La pratica non è comunque così nuova come potrebbe sembrare: i primi balletti di allenamento sono stati creati dal ballerino Alberto Perez, quasi vent’anni fa in Colombia.

Lo scopo di un’ora di fitness a ritmo di una musica – che trae ispirazione e combina pop-commerciale, hip-hop, samba, salsa, merengue e mambo – è far divertire e bruciare più calorie possible. In un’ora di attività si può arrivare a consumare anche 500-700 kcal, grazie alla sequenza di movimenti a intensità variabile e al progressivo aumento dell’attività cardiovascolare. La continua variazione del ritmo durante ogni ballo, e di conseguenza durante tutta la lezione, comporta anche lo sviluppo di una buona resistenza alla fatica.

Divertimento

Il primo scopo di ogni allenamento a ritmo di zumba è il divertimento, il nome stesso della disciplina significa “vento che travolge”: i movimenti della più classica ed efficace ginnastica aerobica, e la danza perlopiù d’ispirazione latino americana, sono divertenti e liberatori.

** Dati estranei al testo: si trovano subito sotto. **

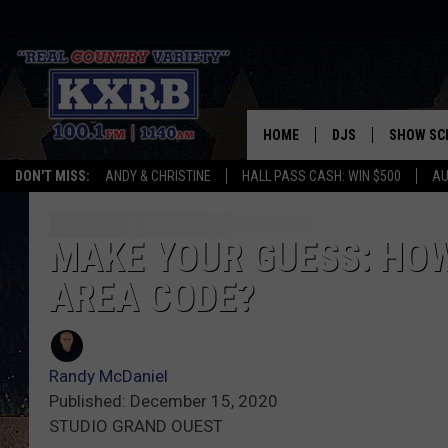
HOME
DJS
SHOW SC
DON'T MISS:
ANDY & CHRISTINE
HALL PASS CASH: WIN $500
AU
ANDY & CHRISTINE
COREY KNIGHT
MAKE YOUR GUESS: HO
AREA CODE?
ALAN HELGESON
RUDY FERNANDEZ
Randy McDaniel
AUSTIN HARRIS
Published: December 15, 2020
STUDIO GRAND OUEST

Nell’ultimo periodo sono state rilasciate anche molte buone applicazioni per fare zumba per conto proprio. Questo è senza dubbio un vantaggio per favorire chi ha poco tempo o poca disponibilità economica, purtroppo rimane uno svantaggio dal punto di vista sociale. Una delle caratteristiche della zumba è proprio quella di favorire la socializzazione, visto che si tratta di un danza liberatoria e coinvolgente.

Tonificazione e coordinazione

Chi pratica con regolarità questi esercizi ottiene, tra gli altri, due importanti vantaggi:

  • l’evidente tonificazione di gambe, fianchi, glutei, muscoli addominali e, sebbene in misura inferiore anche braccia e muscoli dorsali della schiena;
  • il miglioramento della coordinazione e della postura in senso più generale, l’attività del cervelletto e della trasmissione neuro muscolare diventano sempre più efficienti.

Chi e come fare zumba

Questa disciplina sportiva è adatta a tutte le età e non è necessario alcun tipo di preparazione per iniziare. Ogni persona, in relazione al suo stato di allenamento e alle proprie possibilità, eseguirà i movimenti con il ritmo che riesce a mantenere. Con il tempo e la costanza si noteranno decisi miglioramenti

Una lezione di zumba è a tutti gli effetti un’ora di attività sportiva e come tale va trattata, per favorite il raggiungimento dei risultati ed il benessere fisico. Ogni istruttore dovrebbe guidare il gruppo attraverso le classiche fasi dell’allenamento: riscaldamento, attività vera e propria, rilassamento e stretching.